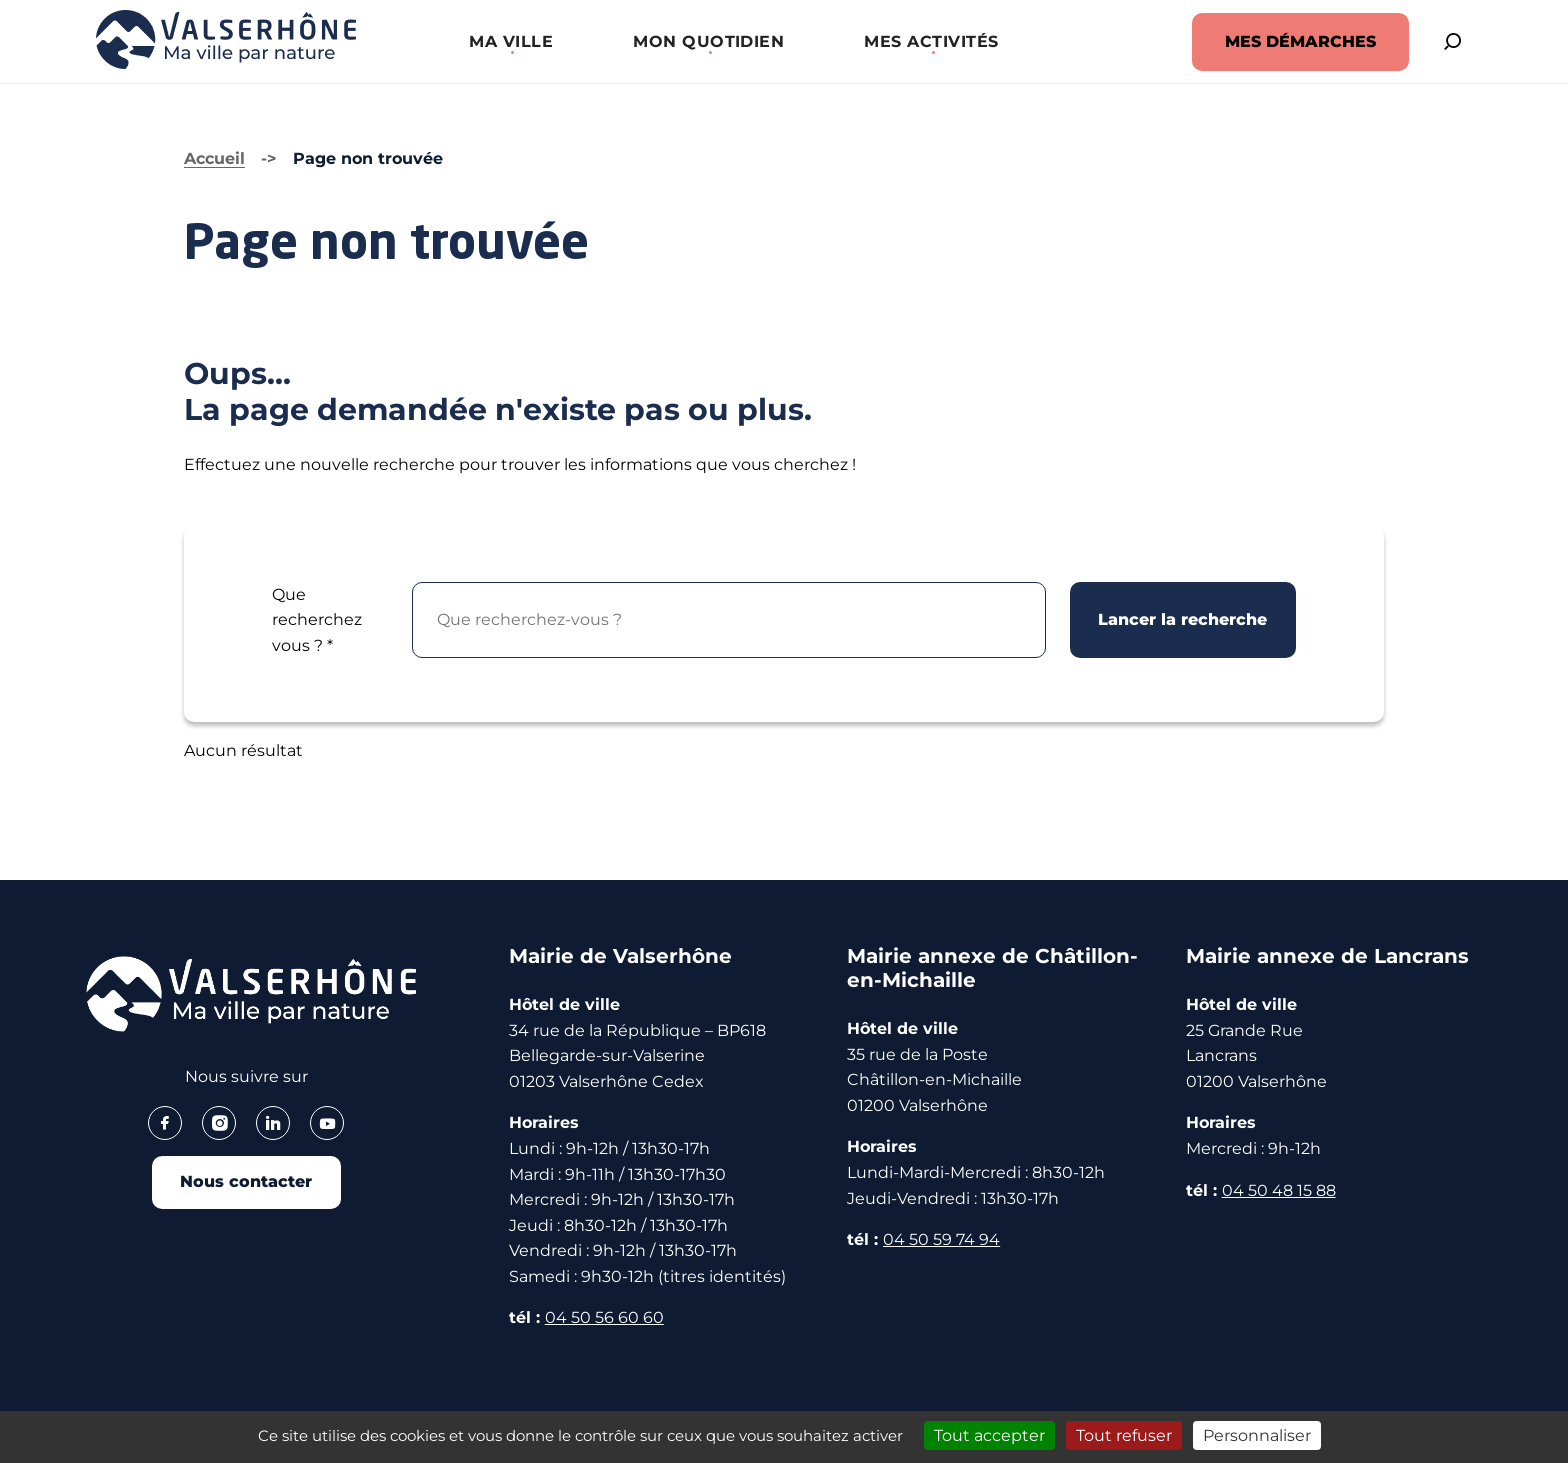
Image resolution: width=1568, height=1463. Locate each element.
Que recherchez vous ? (317, 620)
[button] (499, 41)
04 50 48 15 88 (1279, 1190)
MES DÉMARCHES (1275, 41)
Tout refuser (1124, 1435)
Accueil (214, 158)
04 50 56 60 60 (604, 1317)
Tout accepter (989, 1435)
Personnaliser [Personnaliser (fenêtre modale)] (1257, 1435)
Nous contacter (246, 1184)
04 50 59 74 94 (941, 1239)
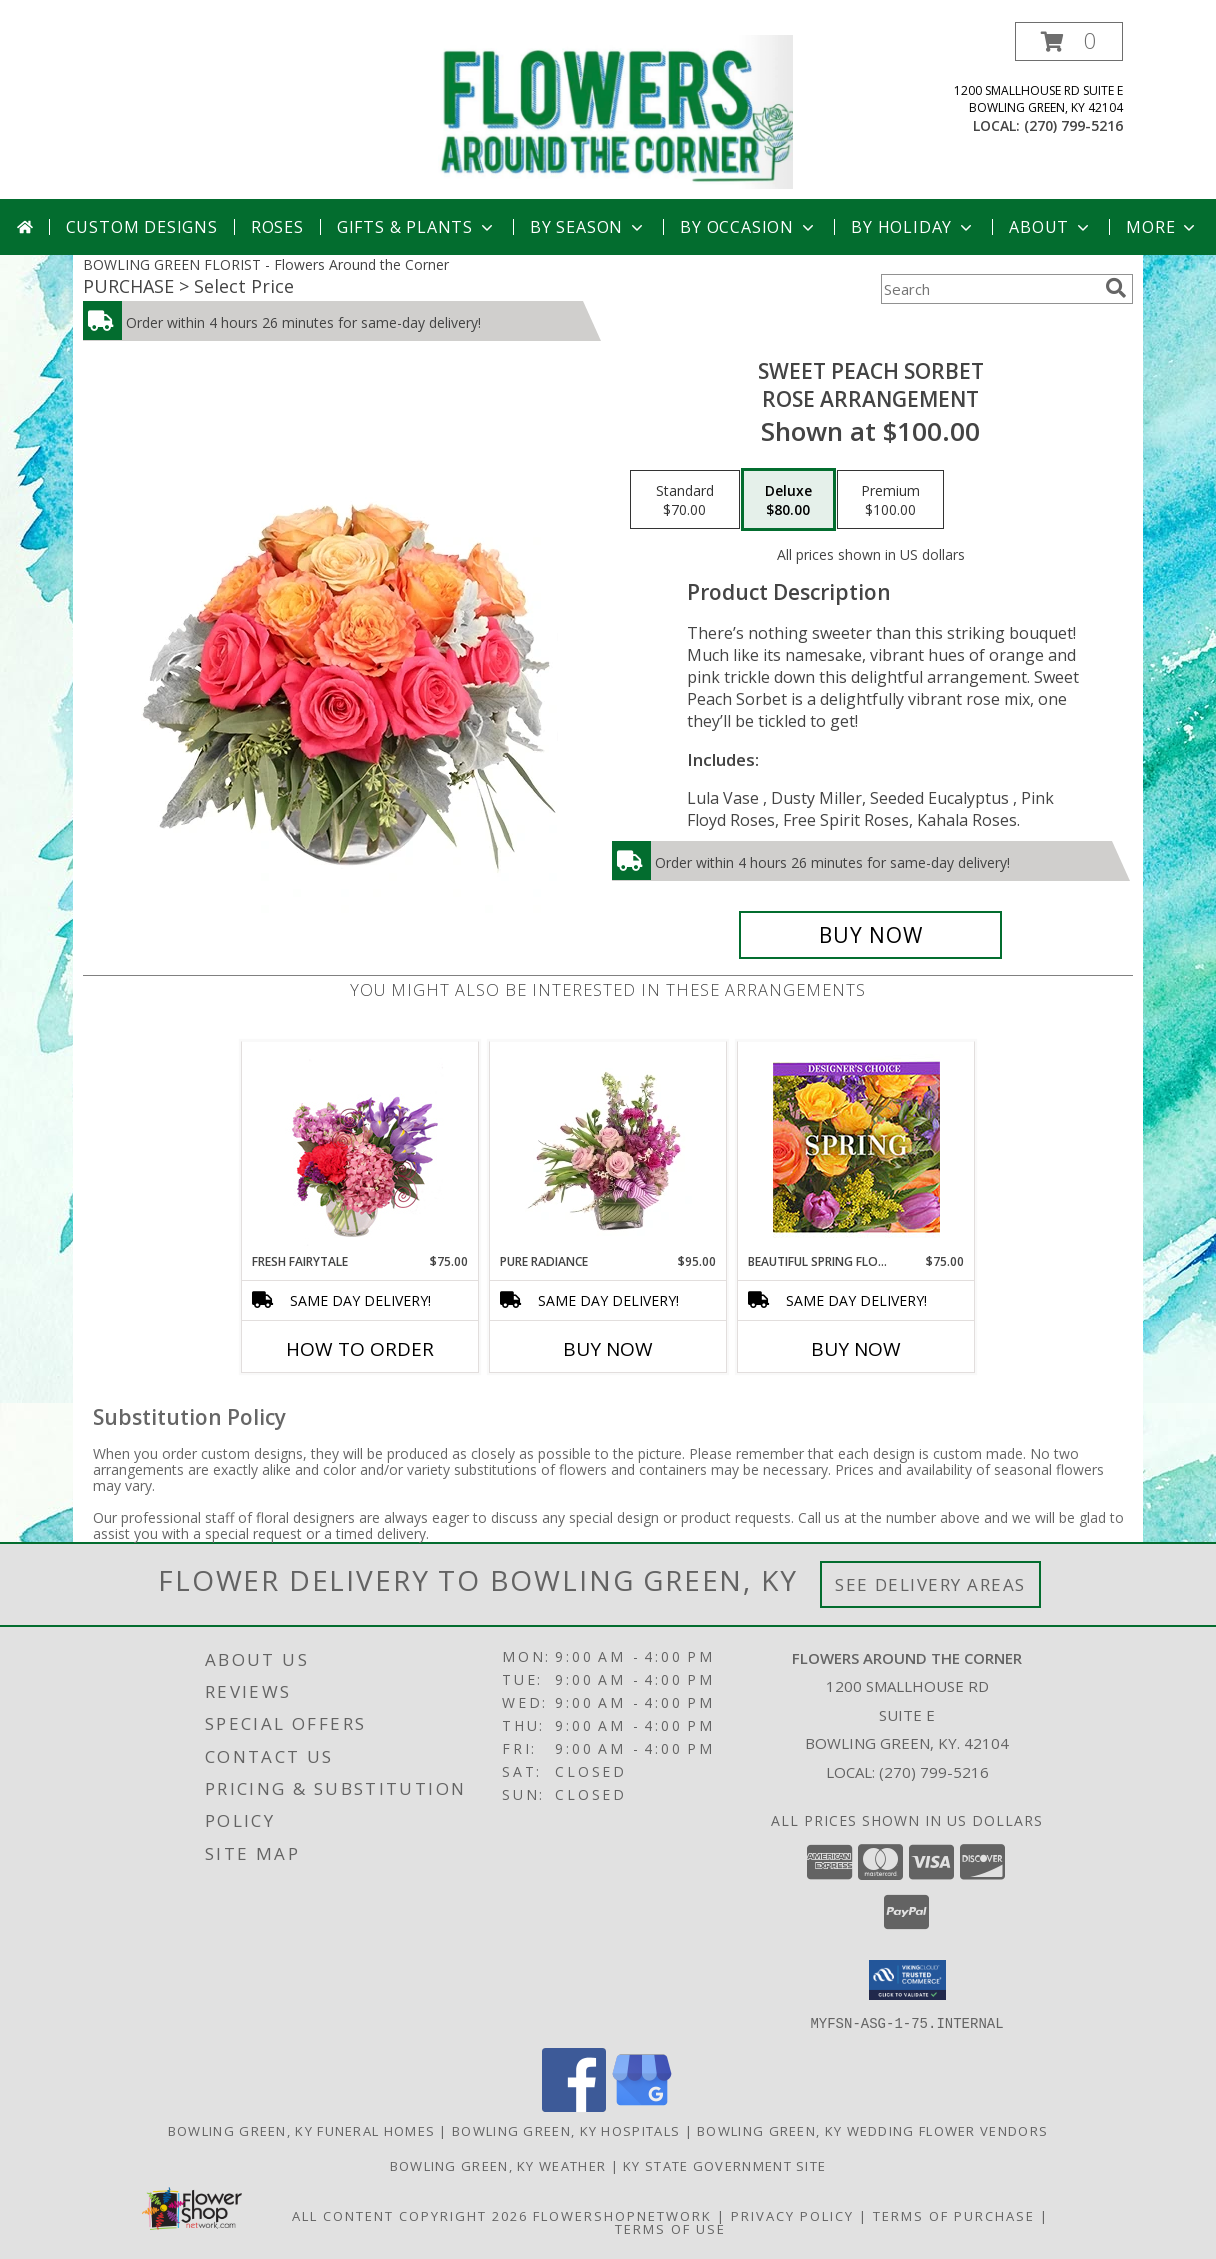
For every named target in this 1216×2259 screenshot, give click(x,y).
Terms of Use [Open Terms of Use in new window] (670, 2228)
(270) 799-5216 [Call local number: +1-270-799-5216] (1073, 125)
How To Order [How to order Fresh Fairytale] (360, 1349)
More (1162, 227)
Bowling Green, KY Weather (498, 2165)
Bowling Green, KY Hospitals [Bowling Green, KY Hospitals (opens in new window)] (566, 2130)
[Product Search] (989, 289)
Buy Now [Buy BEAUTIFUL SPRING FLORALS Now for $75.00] (856, 1349)
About (1051, 227)
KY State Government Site (724, 2165)
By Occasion (749, 227)
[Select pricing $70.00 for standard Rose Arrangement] (685, 500)
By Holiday (913, 227)
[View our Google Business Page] (642, 2105)
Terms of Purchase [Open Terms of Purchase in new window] (954, 2215)
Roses (277, 227)
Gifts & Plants (417, 227)
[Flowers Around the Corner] (615, 110)
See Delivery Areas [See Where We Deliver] (930, 1584)
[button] (1069, 41)
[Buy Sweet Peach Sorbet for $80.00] (870, 935)
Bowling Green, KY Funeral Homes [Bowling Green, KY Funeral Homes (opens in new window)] (301, 2130)
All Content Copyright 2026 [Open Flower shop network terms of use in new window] (410, 2215)
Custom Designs (142, 227)
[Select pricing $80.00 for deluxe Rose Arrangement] (788, 500)
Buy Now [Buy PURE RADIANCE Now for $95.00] (608, 1349)
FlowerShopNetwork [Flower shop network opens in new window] (622, 2215)
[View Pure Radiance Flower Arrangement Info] (608, 1147)
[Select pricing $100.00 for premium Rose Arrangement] (890, 500)
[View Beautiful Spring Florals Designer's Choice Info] (856, 1147)
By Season (588, 227)
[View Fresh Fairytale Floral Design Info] (360, 1147)
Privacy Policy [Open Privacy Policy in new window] (792, 2215)
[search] (1116, 288)
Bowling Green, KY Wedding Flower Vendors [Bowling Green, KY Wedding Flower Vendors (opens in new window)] (872, 2130)
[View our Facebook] (574, 2105)
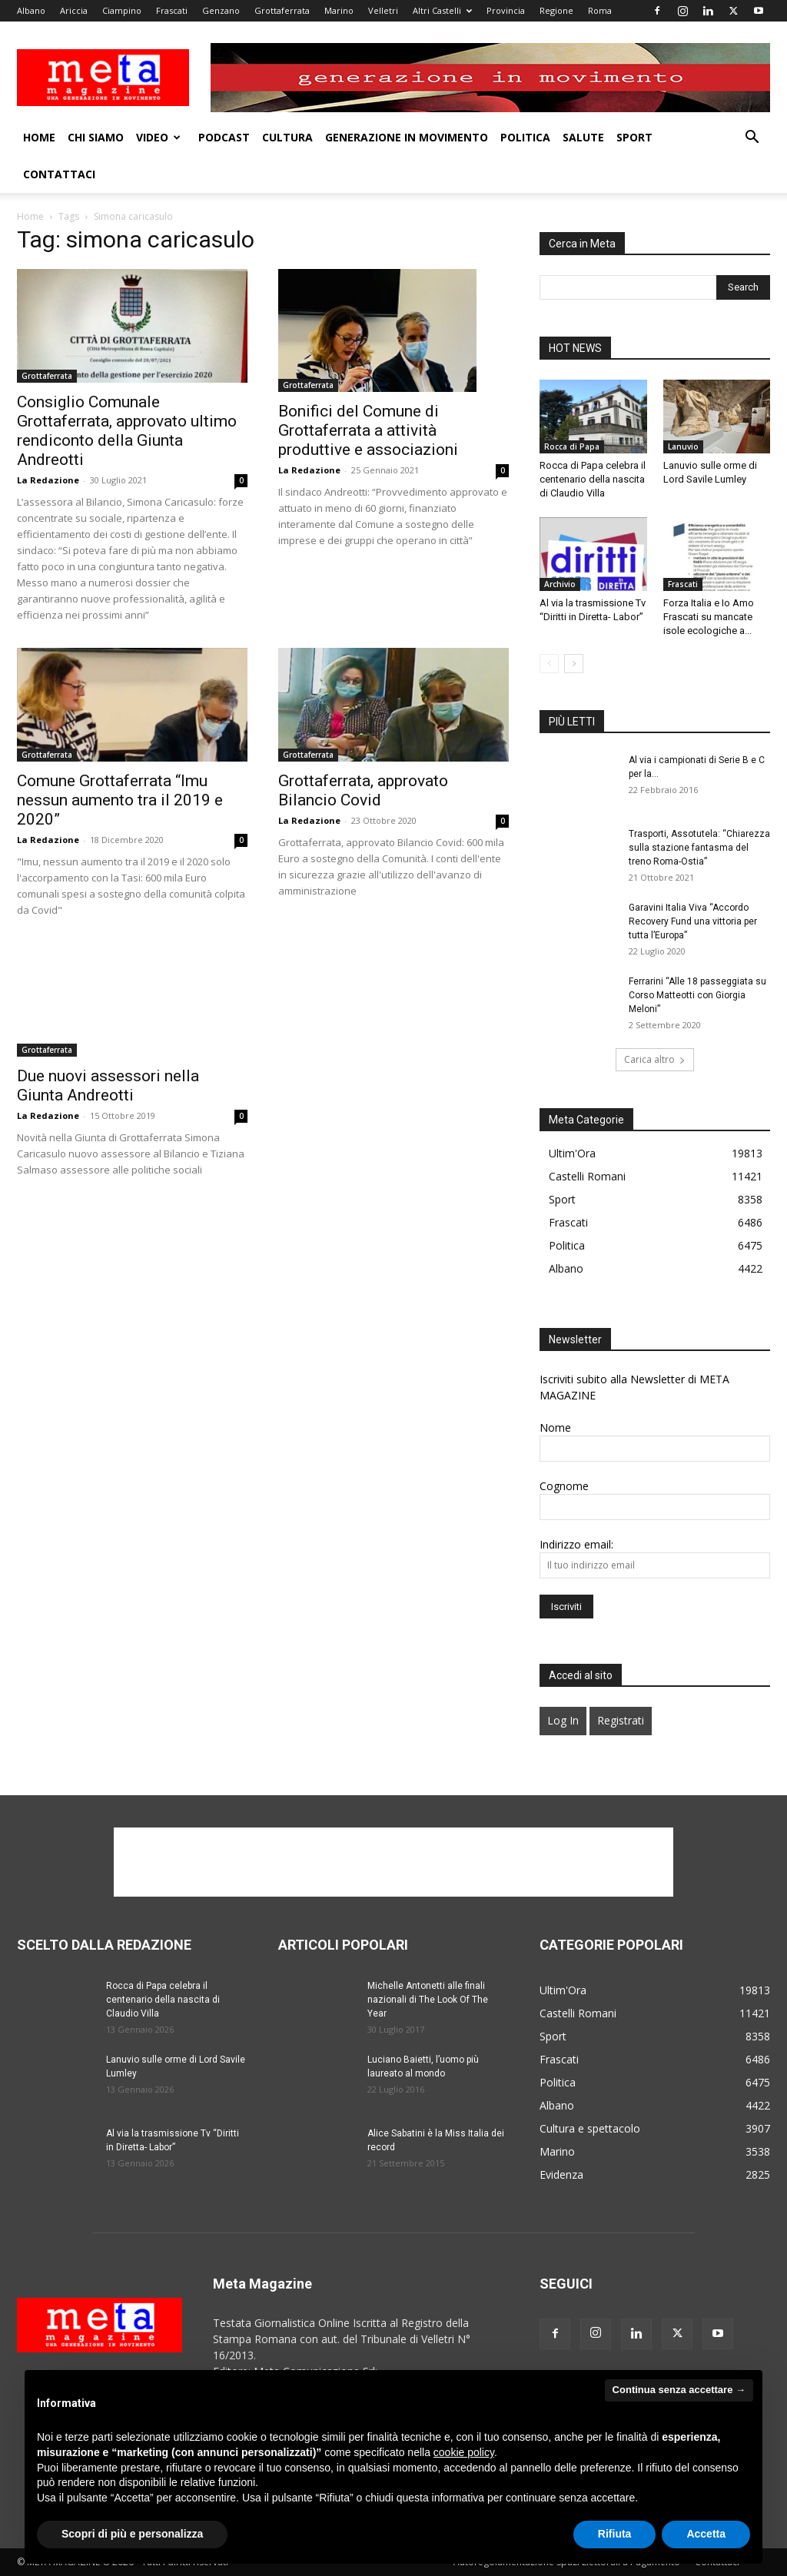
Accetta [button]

## Task objective
When the line with "[View Pure Radiance" is reached in the data above, begin copying, and stop after the line with "[View Fresh Fairytale"; copy each line exactly, both ends included.

## Output of the exercise
[View Pure Radiance Flower Arrangement Info] (608, 1147)
[Select pricing $100.00 for premium Rose Arrangement] (890, 500)
[View Beautiful Spring Florals Designer's Choice Info] (856, 1147)
By Season (588, 227)
[View Fresh Fairytale Floral Design Info] (360, 1147)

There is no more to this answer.